§ **Activity**
Bring back every record exactly, except for the pictures, which stay out.
■ ■ ■ ■ ■ ■ ■
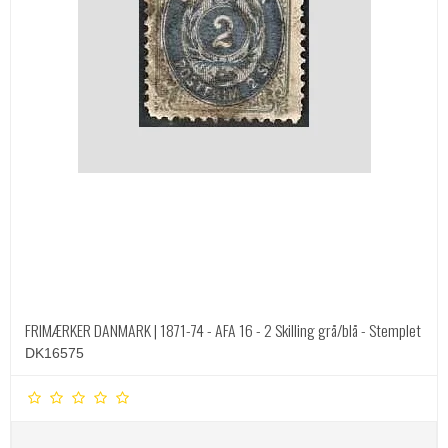
FRIMÆRKER DANMARK | 1871-74 - AFA 16 - 2 Skilling grå/blå - Stemplet
DK16575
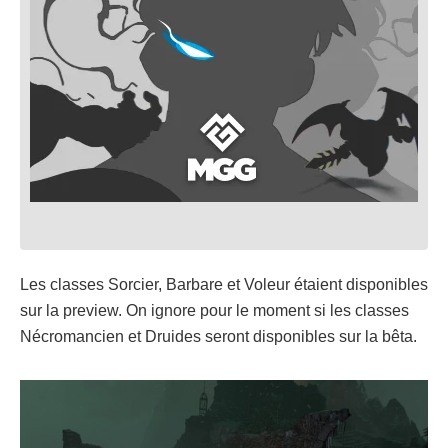
Les classes Sorcier, Barbare et Voleur étaient disponibles
sur la preview. On ignore pour le moment si les classes
Nécromancien et Druides seront disponibles sur la bêta.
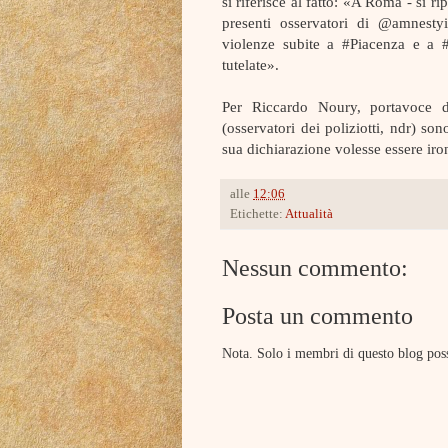
si riferisce al fatto: «A Roma - si r
presenti osservatori di @amnestyi
violenze subite a #Piacenza e a #
tutelate».
Per Riccardo Noury, portavoce d
(osservatori dei poliziotti, ndr) so
sua dichiarazione volesse essere iro
alle
12:06
Etichette:
Attualità
Nessun commento:
Posta un commento
Nota. Solo i membri di questo blog po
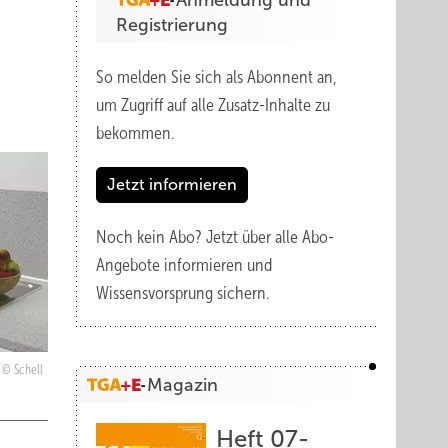
Anmeldung und
Registrierung
So melden Sie sich als Abonnent an,
um Zugriff auf alle Zusatz-Inhalte zu
bekommen.
Jetzt informieren
Noch kein Abo?
Jetzt über alle Abo-
Angebote informieren und
Wissensvorsprung sichern.
Schell
Magazin
Heft 07-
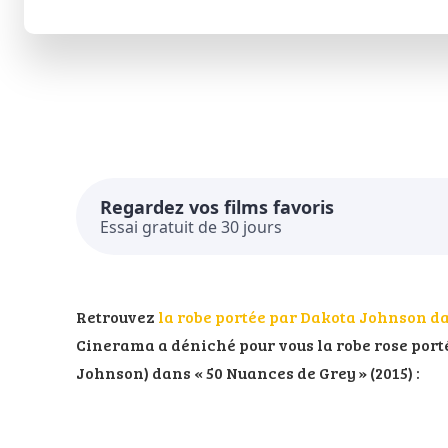
Regardez vos films favoris
Essai gratuit de 30 jours
Retrouvez
la robe portée par Dakota Johnson d
Cinerama a déniché pour vous la robe rose port
Johnson) dans « 50 Nuances de Grey » (2015) :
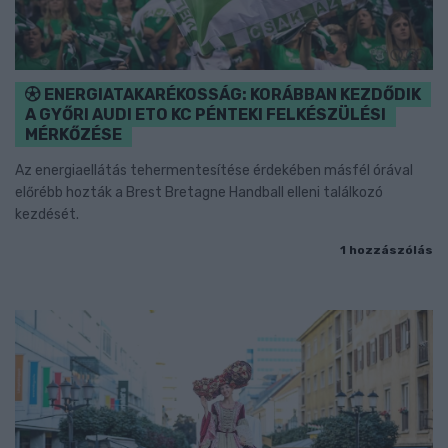
ENERGIATAKARÉKOSSÁG: KORÁBBAN KEZDŐDIK
A GYŐRI AUDI ETO KC PÉNTEKI FELKÉSZÜLÉSI
MÉRKŐZÉSE
Az energiaellátás tehermentesítése érdekében másfél órával
előrébb hozták a Brest Bretagne Handball elleni találkozó
kezdését.
1 hozzászólás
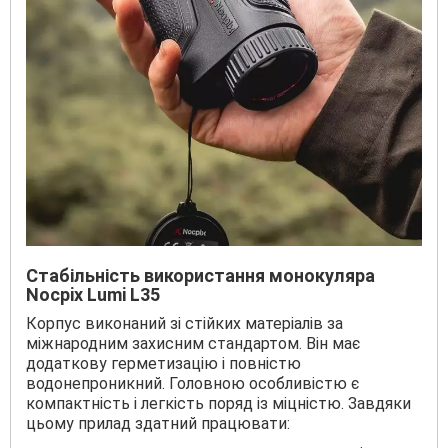
Стабільність використання монокуляра
Nocpix Lumi L35
Корпус виконаний зі стійких матеріалів за
міжнародним захисним стандартом. Він має
додаткову герметизацію і повністю
водонепроникний. Головною особливістю є
компактність і легкість поряд із міцністю. Завдяки
цьому прилад здатний працювати:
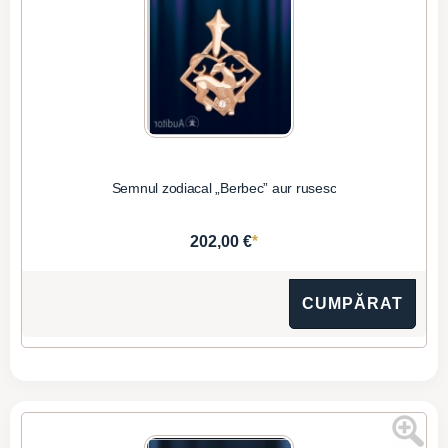
Semnul zodiacal „Berbec” aur rusesc
*
202,00 €
CUMPĂRAT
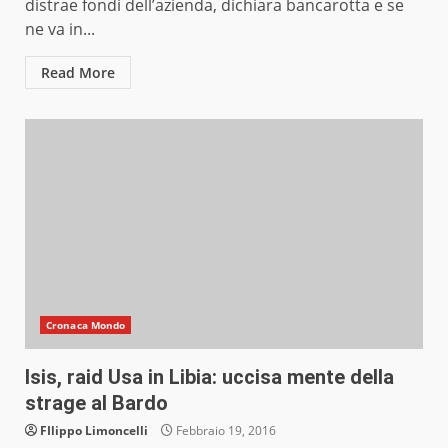
distrae fondi dell’azienda, dichiara bancarotta e se
ne va in...
Read More
Cronaca Mondo
Isis, raid Usa in Libia: uccisa mente della
strage al Bardo
FIlippo Limoncelli
Febbraio 19, 2016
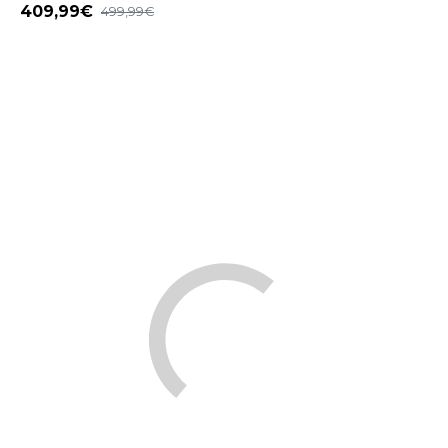
409,99
499,99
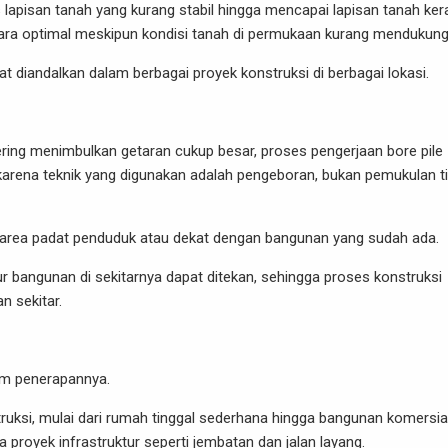
isan tanah yang kurang stabil hingga mencapai lapisan tanah kera
cara optimal meskipun kondisi tanah di permukaan kurang mendukun
gat diandalkan dalam berbagai proyek konstruksi di berbagai lokasi.
ng menimbulkan getaran cukup besar, proses pengerjaan bore pile
 karena teknik yang digunakan adalah pengeboran, bukan pemukulan t
di area padat penduduk atau dekat dengan bangunan yang sudah ada.
tur bangunan di sekitarnya dapat ditekan, sehingga proses konstruksi
n sekitar.
alam penerapannya.
truksi, mulai dari rumah tinggal sederhana hingga bangunan komersia
 proyek infrastruktur seperti jembatan dan jalan layang.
■ ■ ■ ■ ■ ■ ■
§ **Written reply**
FRIMÆRKER DANMARK | 1871-74 - AFA 16 - 2 Skilling grå/blå - Stemplet
DK16575
Les classes Sorcier, Barbare et Voleur étaient disponibles
sur la preview. On ignore pour le moment si les classes
Nécromancien et Druides seront disponibles sur la bêta.
si riferisce al fatto: «A Roma - si r
presenti osservatori di @amnestyi
violenze subite a #Piacenza e a #
tutelate».
Per Riccardo Noury, portavoce d
(osservatori dei poliziotti, ndr) so
sua dichiarazione volesse essere iro
alle
12:06
Etichette:
Attualità
Nessun commento:
Posta un commento
Nota. Solo i membri di questo blog po
Anmeldung und
Registrierung
So melden Sie sich als Abonnent an,
um Zugriff auf alle Zusatz-Inhalte zu
bekommen.
Jetzt informieren
Noch kein Abo?
Jetzt über alle Abo-
Angebote informieren und
Wissensvorsprung sichern.
Schell
Magazin
Heft 07-
Regardez vos films favoris
Essai gratuit de 30 jours
Retrouvez
la robe portée par Dakota Johnson d
Cinerama a déniché pour vous la robe rose port
Johnson) dans « 50 Nuances de Grey » (2015) :
ENERGIATAKARÉKOSSÁG: KORÁBBAN KEZDŐDIK
A GYŐRI AUDI ETO KC PÉNTEKI FELKÉSZÜLÉSI
MÉRKŐZÉSE
Az energiaellátás tehermentesítése érdekében másfél órával
előrébb hozták a Brest Bretagne Handball elleni találkozó
kezdését.
1 hozzászólás
Стабільність використання монокуляра
Nocpix Lumi L35
Корпус виконаний зі стійких матеріалів за
міжнародним захисним стандартом. Він має
додаткову герметизацію і повністю
водонепроникний. Головною особливістю є
компактність і легкість поряд із міцністю. Завдяки
цьому прилад здатний працювати:
Semnul zodiacal „Berbec” aur rusesc
*
202,00 €
CUMPĂRAT
distrae fondi dell’azienda, dichiara bancarotta e se
ne va in...
Read More
Cronaca Mondo
Isis, raid Usa in Libia: uccisa mente della
strage al Bardo
FIlippo Limoncelli
Febbraio 19, 2016
409,99
499,99
isan tanah yang kurang stabil hingga mencapai lapisan tanah kera
cara optimal meskipun kondisi tanah di permukaan kurang mendukun
gat diandalkan dalam berbagai proyek konstruksi di berbagai lokasi.
ng menimbulkan getaran cukup besar, proses pengerjaan bore pile
 karena teknik yang digunakan adalah pengeboran, bukan pemukulan t
di area padat penduduk atau dekat dengan bangunan yang sudah ada.
tur bangunan di sekitarnya dapat ditekan, sehingga proses konstruksi
n sekitar.
alam penerapannya.
truksi, mulai dari rumah tinggal sederhana hingga bangunan komersia
 proyek infrastruktur seperti jembatan dan jalan layang.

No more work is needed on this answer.